After the servers are back up, it’s time for a root cause analysis. What happened? What went wrong? Who screwed up? Blame becomes useful, but only when applied correctly. Imagine a scenario where an outage is caused by a junior developer’s mistake, perhaps a code change was pushed to production that failed a test and prevented a node from starting up. Once this mistake is discovered to be the cause of the outage, senior engineers swoop in with righteous incredulity to berate the obvious failure of running tests locally before pushing code. The advice to the hapless junior dev is simple: remember to run tests and “get good”.

This appears to be the correct use of blame. The senior engineers were correct: the proximate cause of the outage was indeed the junior developer’s mistake. But look beyond the surface and you might discover something wrong with this assignment. The junior developer is a junior for a reason. They were hired as a junior and should be provided the latitude to make mistakes (within reason). What else happened?

In this (hopefully relatable) imaginary strawman, what actually happened was:

Should the junior dev also be blamed for the above problems? A real root cause analysis would go farther than admonishing the junior dev to improve their mental checklist. It would discover that in fact the senior engineers should shoulder some blame for not recommending or implementing a more robust PR process. Further, the analysis would discover that the absentee manager is really at fault for failing to implement any kind of safety net, failing to take action on the insufficient infrastructure, and failing to take accountability for their team member’s basic mistake.

Ultimately the blame should follow the critical path of accountability in an organization. In this scenario, a junior developer made a simple mistake, but the team’s manager had the responsibility to put a system in place that would permit their junior developer to make mistakes without impacting production. The senior engineers bear some blame for failing to notice or take action on the systemic problems, to the extent that their job responsibilities entail technical ownership of the system.

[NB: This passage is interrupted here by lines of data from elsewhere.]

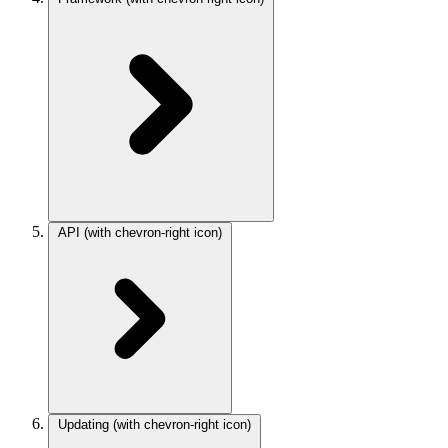
API
(with chevron-right icon)
Updating
(with chevron-right icon)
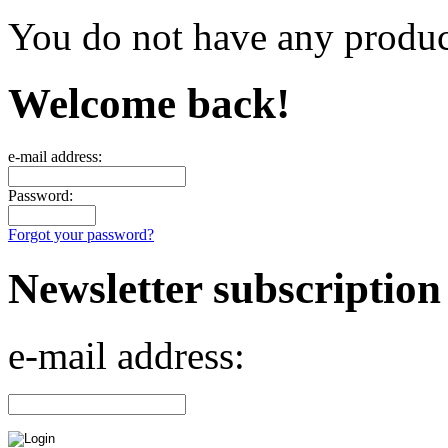
You do not have any product
Welcome back!
e-mail address:
Password:
Forgot your password?
Newsletter subscription
e-mail address:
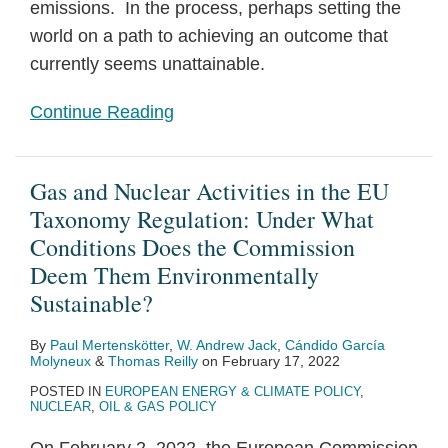
emissions. In the process, perhaps setting the
world on a path to achieving an outcome that
currently seems unattainable.
Continue Reading
Gas and Nuclear Activities in the EU
Taxonomy Regulation: Under What
Conditions Does the Commission
Deem Them Environmentally
Sustainable?
By
Paul Mertenskötter
,
W. Andrew Jack
,
Cándido García
Molyneux
&
Thomas Reilly
on
February 17, 2022
POSTED IN
EUROPEAN ENERGY & CLIMATE POLICY
,
NUCLEAR
,
OIL & GAS POLICY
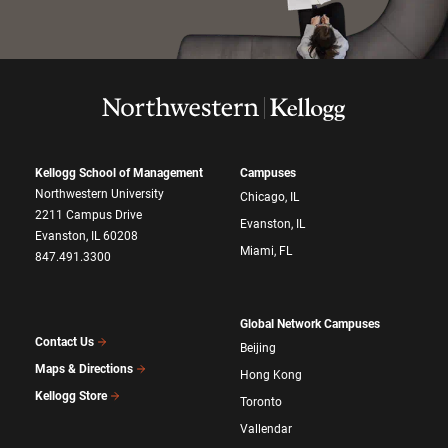
Kellogg School of Management
Campuses
Northwestern University
Chicago, IL
2211 Campus Drive
Evanston, IL
Evanston, IL 60208
Miami, FL
847.491.3300
Global Network Campuses
Contact Us
Beijing
Maps & Directions
Hong Kong
Kellogg Store
Toronto
Vallendar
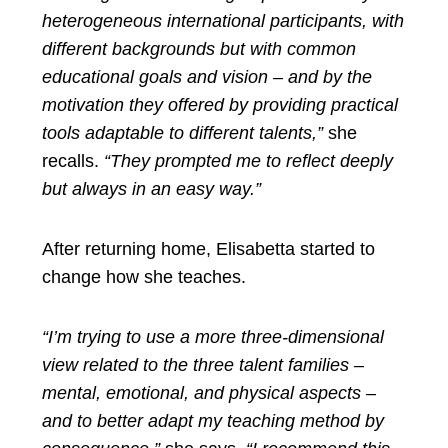
heterogeneous international participants, with
different backgrounds but with common
educational goals and vision – and by the
motivation they offered by providing practical
tools adaptable to different talents,”
she
recalls.
“They prompted me to reflect deeply
but always in an easy way.”
After returning home, Elisabetta started to
change how she teaches.
“I’m trying to use a more three-dimensional
view related to the three talent families –
mental, emotional, and physical aspects –
and to better adapt my teaching method by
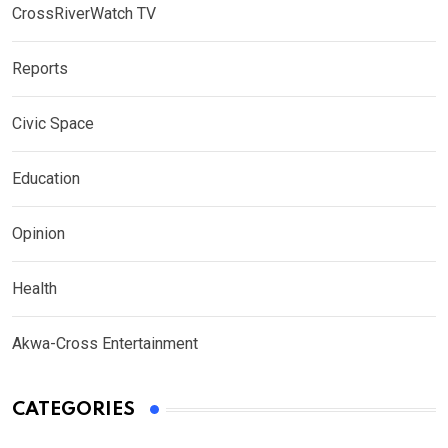
CrossRiverWatch TV
Reports
Civic Space
Education
Opinion
Health
Akwa-Cross Entertainment
CATEGORIES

To extend the strawman further, imagine that the team’s manager is notorious for a lack of technical leadership. It turns out that this manager simply does not have the technical ability to understand the problems in the team’s systems. The path of accountability therefore moves up a level to the director, and so on and so forth until ultimately the blame for even a single mistake is to some degree shouldered by the executive leadership of the company.

Good Blame

In this exercise, blame follows the critical path of accountability upwards to the people in the positions of power to do something about the systemic problems, instead of being shouldered by relatively powerless line employees. This is what I mean by “good blame”. Real positive change in organizations can’t happen when blame is assigned to powerless employees. Even if the junior dev got good, the underlying organizational pathologies will continue unaddressed and another production outage is inevitable.

A realistic understanding of the critical path of blame would indicate that the team should put in checks to their pipeline, fix their infrastructure, and put into place a code review process. The manager should find a way to delegate technical decisions to their team or bring in a staff engineer from elsewhere in the organization for help. The director might look for a position in the organization more suited to the manager’s skillset.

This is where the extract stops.